Report every line of the records beneath this task that holds the string "with".
-------- RECORDS SUPPLIED --------
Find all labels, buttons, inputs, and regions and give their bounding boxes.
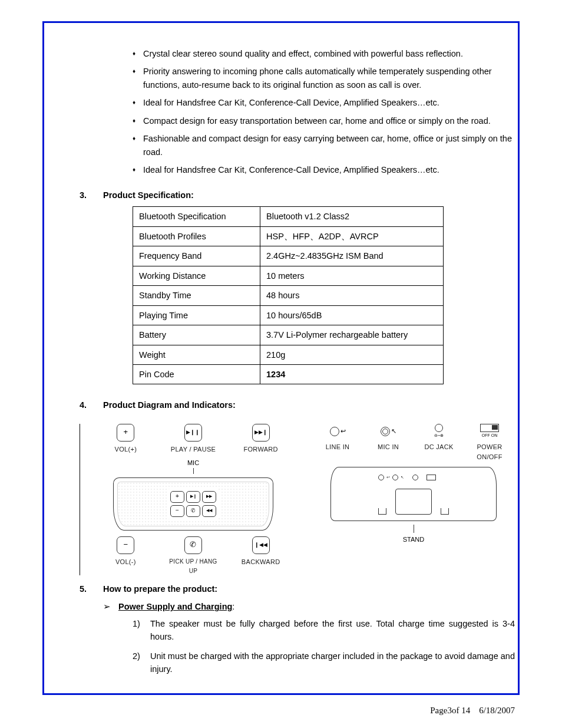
phone-icon: ✆ — [186, 505, 200, 517]
spec-value: 48 hours — [260, 286, 444, 305]
dc-symbol-icon: ⊖⎓⊕ — [434, 433, 444, 439]
mic-in-port: ↖ MIC IN — [368, 424, 409, 462]
phone-icon: ✆ — [184, 536, 202, 554]
forward-icon: ▶▶❙ — [252, 424, 270, 442]
feature-item: Priority answering to incoming phone cal… — [133, 65, 515, 91]
spec-value: 210g — [260, 345, 444, 364]
tiny-jack-icon — [392, 475, 398, 480]
prep-list: 1)The speaker must be fully charged befo… — [133, 617, 515, 676]
rear-strip: ↩ ↖ — [378, 473, 478, 482]
feature-text: Ideal for Handsfree Car Kit, Conference-… — [143, 98, 439, 107]
footer-date: 6/18/2007 — [479, 706, 515, 715]
vol-minus-label: VOL(-) — [99, 557, 152, 567]
page: Crystal clear stereo sound quality and e… — [0, 0, 562, 728]
power-label: POWER ON/OFF — [469, 442, 510, 462]
line-in-port: ↩ LINE IN — [317, 424, 358, 462]
table-row: Working Distance10 meters — [133, 266, 444, 285]
play-pause-icon: ▶❙❙ — [184, 424, 202, 442]
mic-in-label: MIC IN — [368, 442, 409, 452]
section-title: Product Specification: — [103, 189, 194, 202]
subsection-label: Power Supply and Charging — [118, 602, 232, 611]
line-in-label: LINE IN — [317, 442, 358, 452]
table-row: Bluetooth ProfilesHSP、HFP、A2DP、AVRCP — [133, 226, 444, 246]
tiny-arrow-icon: ↩ — [386, 475, 390, 481]
feature-item: Ideal for Handsfree Car Kit, Conference-… — [133, 163, 515, 176]
tiny-dc-icon — [412, 475, 418, 480]
pickup-label: PICK UP / HANG UP — [167, 557, 220, 575]
spec-value: Bluetooth v1.2 Class2 — [260, 207, 444, 226]
play-pause-label: PLAY / PAUSE — [167, 444, 220, 454]
play-pause-button: ▶❙❙ PLAY / PAUSE — [167, 424, 220, 454]
spec-label: Weight — [133, 345, 260, 364]
plus-icon: + — [117, 424, 134, 442]
feature-text: Fashionable and compact design for easy … — [143, 134, 512, 156]
item-text: Unit must be charged with the appropriat… — [150, 650, 515, 676]
forward-icon: ▶▶ — [202, 491, 216, 503]
item-number: 1) — [133, 617, 150, 644]
feature-text: Priority answering to incoming phone cal… — [143, 67, 492, 89]
item-text: The speaker must be fully charged before… — [150, 617, 515, 644]
jack-icon — [330, 427, 339, 436]
minus-icon: − — [117, 536, 134, 554]
feature-item: Crystal clear stereo sound quality and e… — [133, 47, 515, 60]
jack-icon — [381, 427, 390, 436]
spec-label: Bluetooth Profiles — [133, 226, 260, 246]
prep-item: 1)The speaker must be fully charged befo… — [133, 617, 515, 644]
spec-label: Frequency Band — [133, 246, 260, 266]
section-5-heading: 5. How to prepare the product: — [80, 582, 515, 595]
spec-table: Bluetooth SpecificationBluetooth v1.2 Cl… — [133, 206, 444, 384]
stand-outline — [395, 489, 432, 515]
triangle-bullet-icon: ➢ — [103, 600, 118, 613]
spec-label: Playing Time — [133, 305, 260, 325]
section-title: How to prepare the product: — [103, 582, 217, 595]
off-on-label: OFF ON — [482, 433, 497, 439]
vol-minus-button: − VOL(-) — [99, 536, 152, 575]
mic-label: MIC — [92, 458, 295, 468]
feature-item: Compact design for easy transportation b… — [133, 114, 515, 127]
section-number: 3. — [80, 189, 103, 202]
forward-button: ▶▶❙ FORWARD — [234, 424, 287, 454]
front-top-row: + VOL(+) ▶❙❙ PLAY / PAUSE ▶▶❙ FORWARD — [92, 424, 295, 454]
spec-value: 10 meters — [260, 266, 444, 285]
prep-item: 2)Unit must be charged with the appropri… — [133, 650, 515, 676]
section-3-heading: 3. Product Specification: — [80, 189, 515, 202]
section-4-heading: 4. Product Diagram and Indicators: — [80, 398, 515, 411]
rear-diagram: ↩ LINE IN ↖ MIC IN ⊖⎓⊕ DC JACK OFF ON PO… — [312, 424, 515, 575]
item-number: 2) — [133, 650, 150, 676]
spec-label: Standby Time — [133, 286, 260, 305]
spec-label: Pin Code — [133, 364, 260, 384]
subsection-power: ➢ Power Supply and Charging: — [103, 600, 515, 613]
switch-icon — [480, 424, 499, 432]
stand-label: STAND — [312, 535, 515, 545]
spec-label: Bluetooth Specification — [133, 207, 260, 226]
table-row: Battery3.7V Li-Polymer rechargeable batt… — [133, 325, 444, 345]
mic-pointer — [193, 468, 194, 474]
backward-icon: ◀◀ — [202, 505, 216, 517]
feature-text: Crystal clear stereo sound quality and e… — [143, 49, 463, 58]
colon: : — [232, 602, 234, 611]
play-pause-icon: ▶❙ — [186, 491, 200, 503]
backward-label: BACKWARD — [234, 557, 287, 567]
backward-icon: ❙◀◀ — [252, 536, 270, 554]
backward-button: ❙◀◀ BACKWARD — [234, 536, 287, 575]
vol-plus-label: VOL(+) — [99, 444, 152, 454]
feature-item: Ideal for Handsfree Car Kit, Conference-… — [133, 96, 515, 109]
spec-label: Working Distance — [133, 266, 260, 285]
tiny-mic-icon: ↖ — [401, 475, 404, 481]
tiny-jack-icon — [378, 475, 384, 480]
power-switch: OFF ON POWER ON/OFF — [469, 424, 510, 462]
front-diagram: + VOL(+) ▶❙❙ PLAY / PAUSE ▶▶❙ FORWARD MI… — [80, 424, 295, 575]
tiny-switch-icon — [427, 475, 436, 480]
arrow-in-icon: ↩ — [340, 426, 346, 436]
dc-jack-port: ⊖⎓⊕ DC JACK — [418, 424, 459, 462]
table-row: Standby Time48 hours — [133, 286, 444, 305]
feature-text: Compact design for easy transportation b… — [143, 116, 491, 126]
device-rear-body: ↩ ↖ — [330, 467, 497, 521]
spec-label: Battery — [133, 325, 260, 345]
spec-value: HSP、HFP、A2DP、AVRCP — [260, 226, 444, 246]
table-row: Bluetooth SpecificationBluetooth v1.2 Cl… — [133, 207, 444, 226]
section-number: 5. — [80, 582, 103, 595]
minus-icon: − — [170, 505, 184, 517]
feature-list: Crystal clear stereo sound quality and e… — [133, 47, 515, 177]
page-number: Page3of 14 — [430, 706, 470, 715]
--------
• [EXERCISE ANSWER]
item-text: Unit must be charged with the appropriat… — [150, 650, 515, 676]
prep-item: 2)Unit must be charged with the appropri… — [133, 650, 515, 676]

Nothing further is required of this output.